We have stated in the past that work pertaining to the adoption and use of electronic health records is moving at warp speed. That trend continues. Today, there was a short, thirty minute call which served to bring together all the “other” health care terminologies into discussion via the Standards & Interoperability Framework, (S&I ) an initiative of the Office of the National Coordinator of Health IT. The purpose of this collaborative is to allow the subject matter experts in multiple areas of health care—most notably in ancillary care-- to converge, discuss and hopefully harmonize the vocabularies into ones that make sense across all disciplines. The S&I Framework set the stage for a general data element set which supports care; an interested group of ancillary providers (including ADA) are forming a small sub group to ensure that ancillary terminology is harmonized.
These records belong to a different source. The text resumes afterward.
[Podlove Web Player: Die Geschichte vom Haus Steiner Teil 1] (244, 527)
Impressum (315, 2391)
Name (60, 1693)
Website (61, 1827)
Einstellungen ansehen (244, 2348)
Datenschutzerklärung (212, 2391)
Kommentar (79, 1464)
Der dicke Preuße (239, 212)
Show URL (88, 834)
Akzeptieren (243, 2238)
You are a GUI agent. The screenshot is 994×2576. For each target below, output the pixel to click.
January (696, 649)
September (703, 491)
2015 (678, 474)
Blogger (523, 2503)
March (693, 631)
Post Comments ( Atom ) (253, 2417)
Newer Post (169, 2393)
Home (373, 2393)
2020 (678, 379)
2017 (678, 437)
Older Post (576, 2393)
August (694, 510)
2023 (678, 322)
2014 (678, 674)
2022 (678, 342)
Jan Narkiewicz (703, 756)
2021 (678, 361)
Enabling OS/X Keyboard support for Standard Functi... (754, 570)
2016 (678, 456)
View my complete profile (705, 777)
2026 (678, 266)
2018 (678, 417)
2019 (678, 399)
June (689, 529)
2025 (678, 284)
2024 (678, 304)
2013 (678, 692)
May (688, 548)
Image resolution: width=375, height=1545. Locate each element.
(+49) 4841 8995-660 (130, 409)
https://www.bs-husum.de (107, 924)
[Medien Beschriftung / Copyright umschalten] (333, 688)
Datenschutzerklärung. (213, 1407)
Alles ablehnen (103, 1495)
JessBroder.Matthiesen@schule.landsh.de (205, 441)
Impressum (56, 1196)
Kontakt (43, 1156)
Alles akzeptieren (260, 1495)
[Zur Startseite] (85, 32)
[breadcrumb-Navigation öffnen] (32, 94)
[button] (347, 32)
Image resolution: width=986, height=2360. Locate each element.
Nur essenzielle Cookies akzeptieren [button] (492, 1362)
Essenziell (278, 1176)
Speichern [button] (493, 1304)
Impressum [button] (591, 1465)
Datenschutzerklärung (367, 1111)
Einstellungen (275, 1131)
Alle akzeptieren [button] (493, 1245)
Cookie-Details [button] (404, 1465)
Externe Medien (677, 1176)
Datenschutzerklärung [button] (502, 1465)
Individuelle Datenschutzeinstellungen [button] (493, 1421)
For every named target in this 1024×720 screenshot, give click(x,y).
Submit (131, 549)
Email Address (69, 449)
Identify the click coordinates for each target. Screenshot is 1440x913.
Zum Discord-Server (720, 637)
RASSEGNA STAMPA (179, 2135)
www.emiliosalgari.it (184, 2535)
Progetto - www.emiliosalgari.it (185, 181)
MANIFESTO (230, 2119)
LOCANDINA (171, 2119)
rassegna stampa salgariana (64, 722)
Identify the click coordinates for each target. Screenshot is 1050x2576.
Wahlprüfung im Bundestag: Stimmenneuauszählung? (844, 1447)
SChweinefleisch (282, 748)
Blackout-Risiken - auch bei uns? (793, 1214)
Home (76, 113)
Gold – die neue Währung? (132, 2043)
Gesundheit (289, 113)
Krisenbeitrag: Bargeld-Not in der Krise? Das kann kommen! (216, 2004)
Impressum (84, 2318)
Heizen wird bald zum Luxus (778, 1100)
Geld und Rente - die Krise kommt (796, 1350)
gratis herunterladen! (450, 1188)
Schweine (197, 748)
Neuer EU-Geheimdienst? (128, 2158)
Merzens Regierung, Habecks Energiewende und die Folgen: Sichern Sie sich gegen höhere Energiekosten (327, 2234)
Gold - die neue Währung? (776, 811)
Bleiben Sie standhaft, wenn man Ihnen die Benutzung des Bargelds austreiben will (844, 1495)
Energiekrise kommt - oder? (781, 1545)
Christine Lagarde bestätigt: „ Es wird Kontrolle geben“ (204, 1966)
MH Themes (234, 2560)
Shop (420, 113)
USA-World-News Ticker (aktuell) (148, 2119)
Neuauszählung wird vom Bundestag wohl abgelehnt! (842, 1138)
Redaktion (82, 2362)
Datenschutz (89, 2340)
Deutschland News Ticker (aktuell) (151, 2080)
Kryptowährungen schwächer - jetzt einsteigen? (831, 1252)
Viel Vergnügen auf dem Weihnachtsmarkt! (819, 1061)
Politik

At present the vocabulary identified as the choice for use in most clinical definitions of care is SNOMED-CT. SNOMED-CT stands for the “Systematized Nomenclature of Medicine—Clinical Terms.” SNOMED is a comprehensive vocabulary of clinical terms which is owned and maintained by the IHTSDO (International Health Terminology Standards Development Organization), a non-profit located in Denmark. The National Library of Medicine, as a member of IHTSDO, distributes the SNOMED-CT at no cost to health care groups and individuals in the U.S.
I am not an expert in clinical terms, but luckily ADA has multiple people on staff and as member volunteers who are willing to jump into the complicated hierarchy of health care terminologies and standards. Look for future blogs on how the International Dietetics and Nutrition Terminology and SNOMED-CT are and will be used for clinical care.